Dual channel bass/guitar blackface-style 1U preamp

with transformer balanced low impedance outputs

front oblique
              view of preamp
In 2004, I built my own adaptation of an Alembic F-2B dual channel blackface-style bass preamp.  In 2007, I sold it to a bass player who saw it on my web page.  I also received numerous emails from bass players all over the world who were interested in building their own version.  In response to this interest, in early 2010 I started designing an updated version of a 1U dual channel preamp.  The two main objectives for improvement were to increase the amount of clean headroom (input and output), and to be able to drive +4 dBu balanced outputs.  I finished building the turret boards by May 2010, but the arrival of good weather, followed by the arrival of true love, left the project stalled at 75% complete until Fall 2011.  I finished putting it together in October 2011, and spent the following month writing this page and updating the layout and assembly drawings to reflect as-built component values and voltage measurements.  Forgive the lack of a true schematic; the layout contains the component values and wiring connections.  The current layout diagrams do not show how the AC mains connections are wired.  It's completely standard, but you should understand exactly what this means if you want to build your own. The assembly drawings are scaled properly, but the placement of the parts in the enclosure is not what I'd call blueprint accurate.  If you attempt to build something like this project from my documentation, you are unlikely to use exactly the same sized switches, pots, jacks, etc. that I did.  A 1U rack enclosure doesn't leave much margin for placement error, so it would be prudent to test fit everything by hand before drilling holes in your enclosure.

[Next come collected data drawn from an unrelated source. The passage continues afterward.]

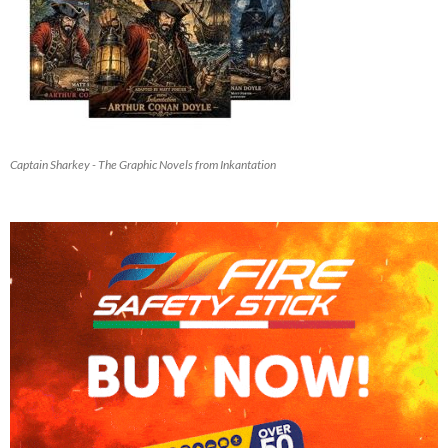
Captain Sharkey - The Graphic Novels from Inkantation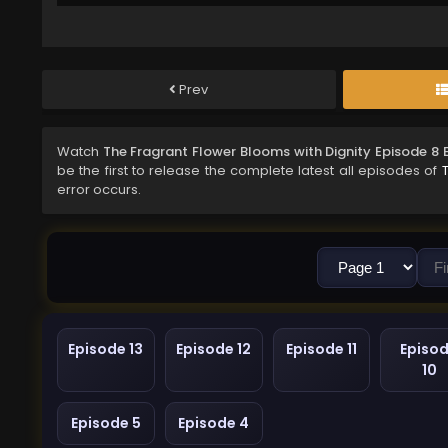
Prev
Watch
The Fragrant Flower Blooms with Dignity Episode 8 
be the first to release the complete latest all episodes of
error occurs.
Episode 13
Episode 12
Episode 11
Episo
10
Episode 5
Episode 4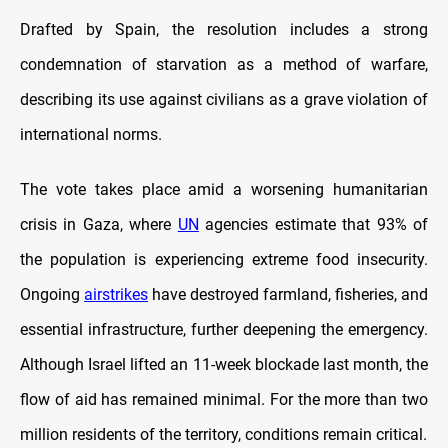
Drafted by Spain, the resolution includes a strong
condemnation of starvation as a method of warfare,
describing its use against civilians as a grave violation of
international norms.
The vote takes place amid a worsening humanitarian
crisis in Gaza, where
UN
agencies estimate that 93% of
the population is experiencing extreme food insecurity.
Ongoing
airstrikes
have destroyed farmland, fisheries, and
essential infrastructure, further deepening the emergency.
Although Israel lifted an 11-week blockade last month, the
flow of aid has remained minimal. For the more than two
million residents of the territory, conditions remain critical.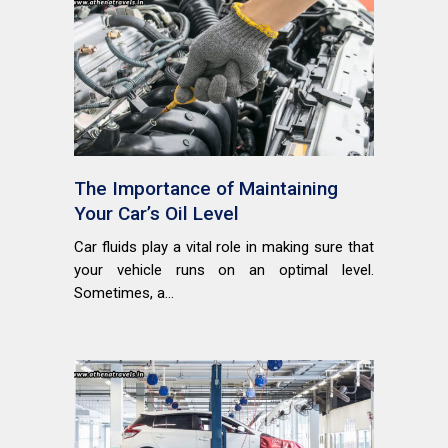
The Importance of Maintaining
Your Car’s Oil Level
Car fluids play a vital role in making sure that
your vehicle runs on an optimal level.
Sometimes, a...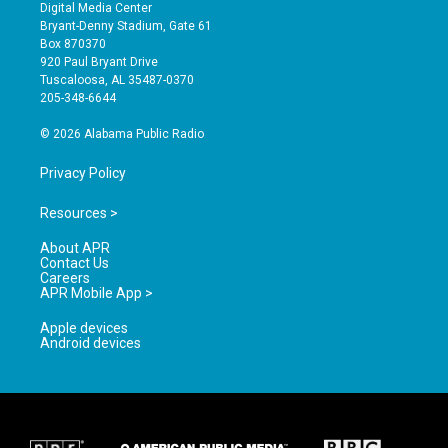
s
u
c
Digital Media Center
t
t
e
Bryant-Denny Stadium, Gate 61
a
u
b
Box 870370
g
b
o
920 Paul Bryant Drive
r
e
o
Tuscaloosa, AL 35487-0370
a
k
205-348-6644
m
© 2026 Alabama Public Radio
Privacy Policy
Resources >
About APR
Contact Us
Careers
APR Mobile App >
Apple devices
Android devices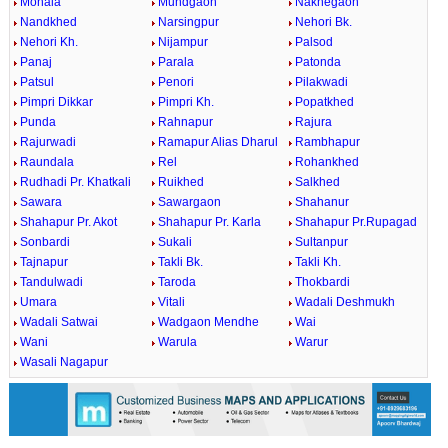
Mohala
Mundgaon
Nakhegaon
Nandkhed
Narsingpur
Nehori Bk.
Nehori Kh.
Nijampur
Palsod
Panaj
Parala
Patonda
Patsul
Penori
Pilakwadi
Pimpri Dikkar
Pimpri Kh.
Popatkhed
Punda
Rahnapur
Rajura
Rajurwadi
Ramapur Alias Dharul
Rambhapur
Raundala
Rel
Rohankhed
Rudhadi Pr. Khatkali
Ruikhed
Salkhed
Sawara
Sawargaon
Shahanur
Shahapur Pr. Akot
Shahapur Pr. Karla
Shahapur Pr.Rupagad
Sonbardi
Sukali
Sultanpur
Tajnapur
Takli Bk.
Takli Kh.
Tandulwadi
Taroda
Thokbardi
Umara
Vitali
Wadali Deshmukh
Wadali Satwai
Wadgaon Mendhe
Wai
Wani
Warula
Warur
Wasali Nagapur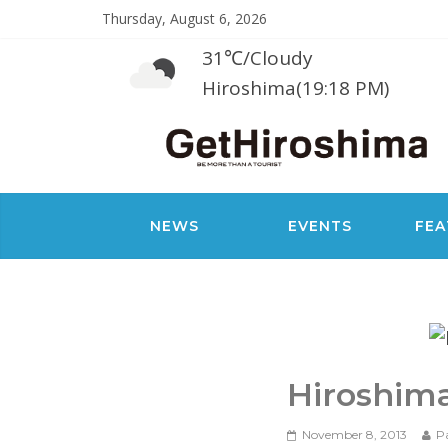
Thursday, August 6, 2026
31℃
/
Cloudy
Hiroshima(19:18 PM)
NEWS
EVENTS
FEA
Hiroshim
November 8, 2013
P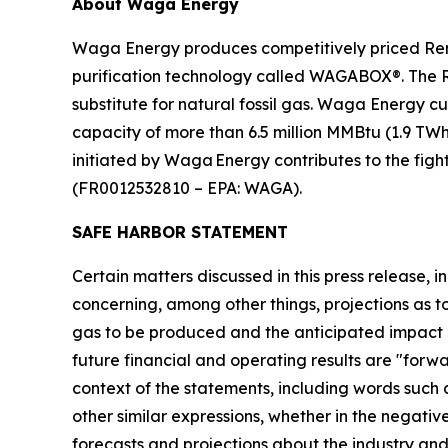
About Waga Energy
Waga Energy produces competitively priced Ren
purification technology called WAGABOX®. The RNG
substitute for natural fossil gas. Waga Energy c
capacity of more than 6.5 million MMBtu (1.9 TW
initiated by Waga Energy contributes to the figh
(FR0012532810 – EPA: WAGA).
SAFE HARBOR STATEMENT
Certain matters discussed in this press release, i
concerning, among other things, projections as 
gas to be produced and the anticipated impact 
future financial and operating results are "forw
context of the statements, including words such 
other similar expressions, whether in the negati
forecasts and projections about the industry 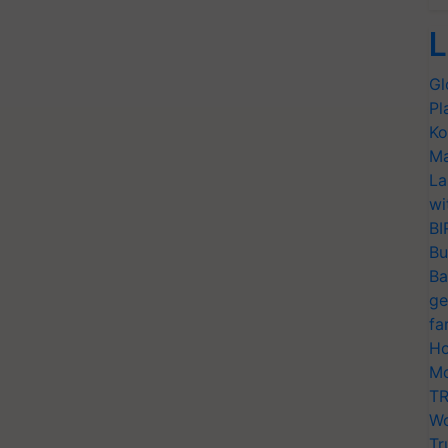
L
Gl
Pl
Ko
Ma
La
wi
BI
Bu
Ba
ge
fa
Ho
Mo
TR
Wo
Tr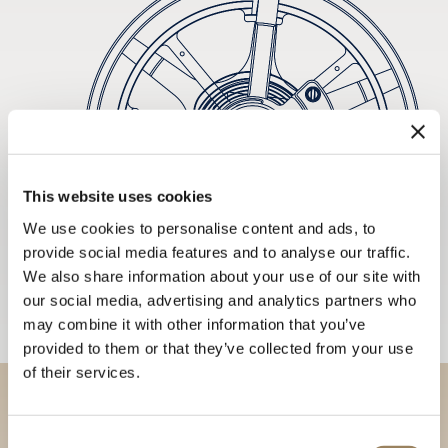
This website uses cookies
We use cookies to personalise content and ads, to
provide social media features and to analyse our traffic.
We also share information about your use of our site with
our social media, advertising and analytics partners who
may combine it with other information that you’ve
provided to them or that they’ve collected from your use
of their services.
Discover our collections in
Consent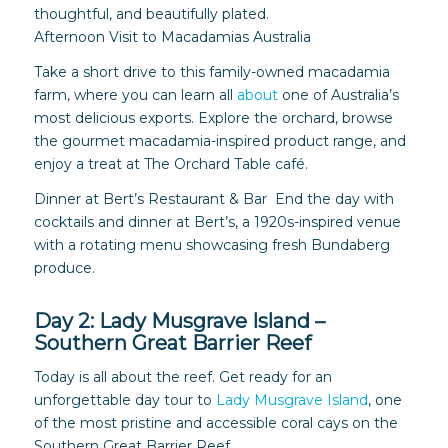
thoughtful, and beautifully plated.
Afternoon Visit to Macadamias Australia
Take a short drive to this family-owned macadamia
farm, where you can learn all
about
one of Australia’s
most delicious exports. Explore the orchard, browse
the gourmet macadamia-inspired product range, and
enjoy a treat at The Orchard Table café.
Dinner at Bert’s Restaurant & Bar End the day with
cocktails and dinner at Bert’s, a 1920s-inspired venue
with a rotating menu showcasing fresh Bundaberg
produce.
Day 2: Lady Musgrave Island –
Southern Great Barrier Reef
Today is all about the reef. Get ready for an
unforgettable day tour to
Lady Musgrave Island
, one
of the most pristine and accessible coral cays on the
Southern Great Barrier Reef.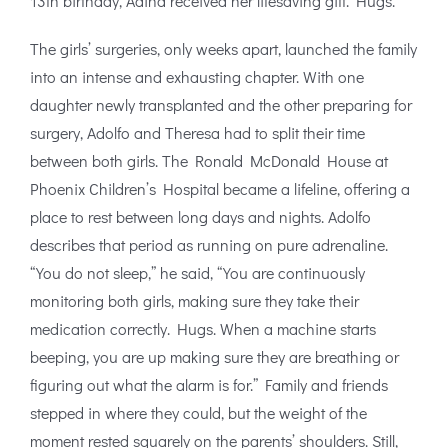
13th birthday, Adina received her lifesaving gift. Hugs.
The girls’ surgeries, only weeks apart, launched the family
into an intense and exhausting chapter. With one
daughter newly transplanted and the other preparing for
surgery, Adolfo and Theresa had to split their time
between both girls. The Ronald McDonald House at
Phoenix Children’s Hospital became a lifeline, offering a
place to rest between long days and nights. Adolfo
describes that period as running on pure adrenaline.
“You do not sleep,” he said, “You are continuously
monitoring both girls, making sure they take their
medication correctly. Hugs. When a machine starts
beeping, you are up making sure they are breathing or
figuring out what the alarm is for.” Family and friends
stepped in where they could, but the weight of the
moment rested squarely on the parents’ shoulders. Still,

Dual channel blackface-style guitar/bass preamplifier

Version 2 (2010/11)
Version 1 (2004)
Chassis form factor
1U rack mount, 10 inches (255 mm) deep
1U rack mount, 6 inches (150 mm) deep
Internal layout
Power supply and each preamp channel on separate turret board
Power supply and each preamp channel on single turret board
High voltage power supply (B+)
>= 300VDC @ 40 mA.  Enough filament and B+ current for several preamp tubes per channel
240 VDC @ 3 mA.  Only enough filament and B+ current for one 12AX7 per channel
high current, low-impedance transformer balanced output on XLR and 1/4" TRS phone jacks, >16V rms at clipping into 600 ohm load
capacitor-coupled high impedance unbalanced output on 1/4" phone jacks, ~2V rms at clipping into 10k ohm load

rear oblique view of preamp

Chassis form factor

As in my first dual preamp project, I wanted to retain a 1U rack mount form factor.  With the additional features and larger power requirement of this project, though, I needed a deeper rack box.  I selected a Par-Metal 10-19112B steel and aluminum chassis, with a net internal depth of 10" (255 mm), and an internal height of 1.42" (36 mm).  The chassis is very strong, with a 0.125" (3.2 mm) anodized aluminum front panel, 0.06" aluminum rear panel (U channel), and 0.05" painted steel top and bottom plates, and painted steel channel sides.  It includes aluminum rack handles.

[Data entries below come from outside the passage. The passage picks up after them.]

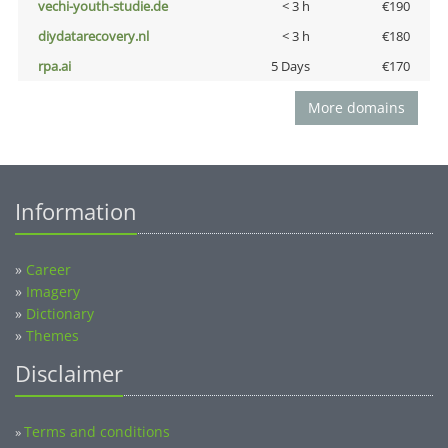
vechi-youth-studie.de
< 3 h
€190
diydatarecovery.nl
< 3 h
€180
rpa.ai
5 Days
€170
More domains
Information
»
Career
»
Imagery
»
Dictionary
»
Themes
Disclaimer
Terms and conditions
»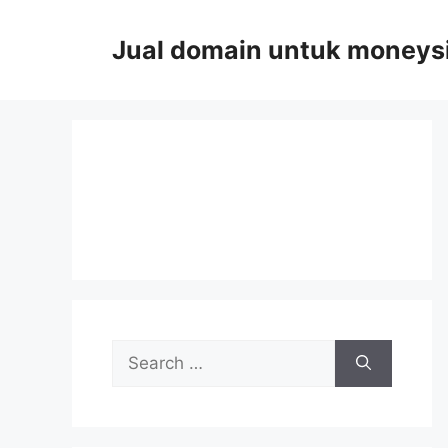
Skip
to
Jual domain untuk moneys
content
Search
for: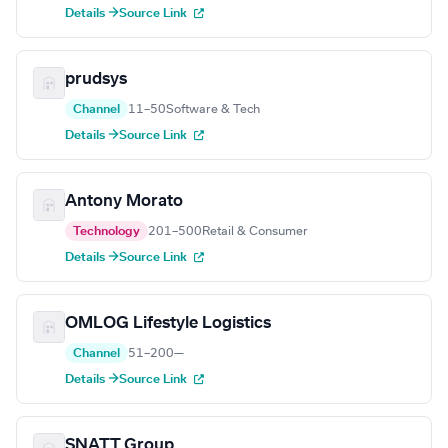
Details →
Source Link
prudsys
Channel
11–50
Software & Tech
Details →
Source Link
Antony Morato
Technology
201–500
Retail & Consumer
Details →
Source Link
OMLOG Lifestyle Logistics
Channel
51–200
—
Details →
Source Link
SNATT Group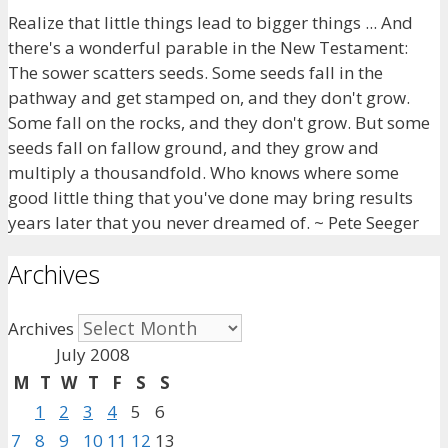
Realize that little things lead to bigger things ... And
there's a wonderful parable in the New Testament:
The sower scatters seeds. Some seeds fall in the
pathway and get stamped on, and they don't grow.
Some fall on the rocks, and they don't grow. But some
seeds fall on fallow ground, and they grow and
multiply a thousandfold. Who knows where some
good little thing that you've done may bring results
years later that you never dreamed of. ~ Pete Seeger
Archives
Archives
July 2008
M
T
W
T
F
S
S
1
2
3
4
5
6
7
8
9
10
11
12
13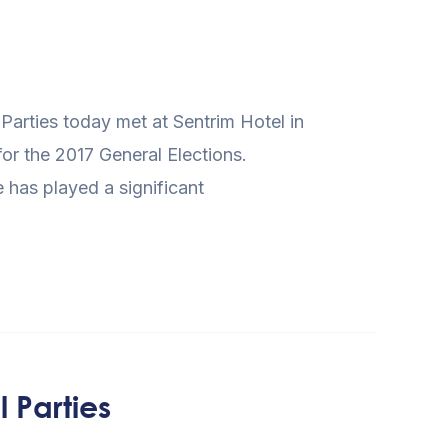
Parties today met at Sentrim Hotel in
for the 2017 General Elections.
has played a significant
 Parties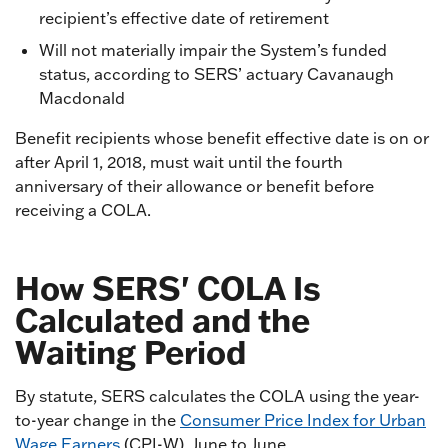
recipient’s effective date of retirement
Will not materially impair the System’s funded
status, according to SERS’ actuary Cavanaugh
Macdonald
Benefit recipients whose benefit effective date is on or
after April 1, 2018, must wait until the fourth
anniversary of their allowance or benefit before
receiving a COLA.
How SERS' COLA Is
Calculated and the
Waiting Period
By statute, SERS calculates the COLA using the year-
to-year change in the
Consumer Price Index for Urban
Wage Earners
(CPI-W), June to June.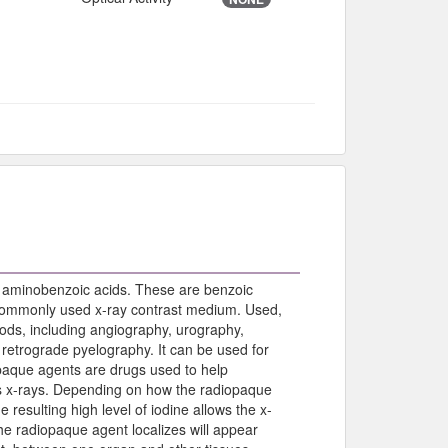
 aminobenzoic acids. These are benzoic
 commonly used x-ray contrast medium. Used,
hods, including angiography, urography,
etrograde pyelography. It can be used for
iopaque agents are drugs used to help
ks x-rays. Depending on how the radiopaque
e resulting high level of iodine allows the x-
the radiopaque agent localizes will appear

I wanted to be able to experiment with preamp circuit variations without having to build a new platform.  For example, I could build this project with a Fender blackface channel and an Ampeg B15 channel.  Or I could have an Ampeg B15 channel and an SVT channel.  Or I could assemble any combination of mix-and-match preamps I might fancy.  I didn't need plug-in modularity, but I wanted to be able to swap a module in a day or so without tearing the whole rig apart, so I chose to build each preamp channel on a separate turret board.  The power supply filter capacitors are located on their own turret board.  The vacuum tubes are mounted horizontally to the chassis behind the turret boards on 1/16" aluminum angle bracket.
above internal view of preamp
              front panel
preamp rear

Power supply

My first dual preamp was powered by a small 6 VA power transformer with dual primary and dual secondary coils.  Using one of the primary windings as a secondary and feeding it to a full wave voltage doubler gave me about 240 VDC at 3 or 4 mA.  This is only enough for a single 12AX7 tube per channel.  After a couple of filtering stages, the B+ was only about 170 VDC, which is kind of low for a blackface style preamp.  A Princeton Reverb has a filtered preamp B+ of 240V, a Vibrolux Reverb gets 300V, and the Super Reverb, Twin Reverb, and Showman  get 400+V.  I wanted more clean headroom, so I needed a higher B+.  Since I also wanted to be able to use two or three tubes per channel, I also needed more filament and B+ current.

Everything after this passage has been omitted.